● **Work instruction**: Your job is to transcribe the material exactly, every line included.

[Extracted information Boundary: Start]

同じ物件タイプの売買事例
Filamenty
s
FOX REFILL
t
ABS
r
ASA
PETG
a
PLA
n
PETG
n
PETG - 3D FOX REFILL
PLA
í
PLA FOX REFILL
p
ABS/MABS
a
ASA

[Extracted information Boundary: End]

● **Solution to the exercise**:
同じ物件タイプの売買事例
Filamenty
s
FOX REFILL
t
ABS
r
ASA
PETG
a
PLA
n
PETG
n
PETG - 3D FOX REFILL
PLA
í
PLA FOX REFILL
p
ABS/MABS
a
ASA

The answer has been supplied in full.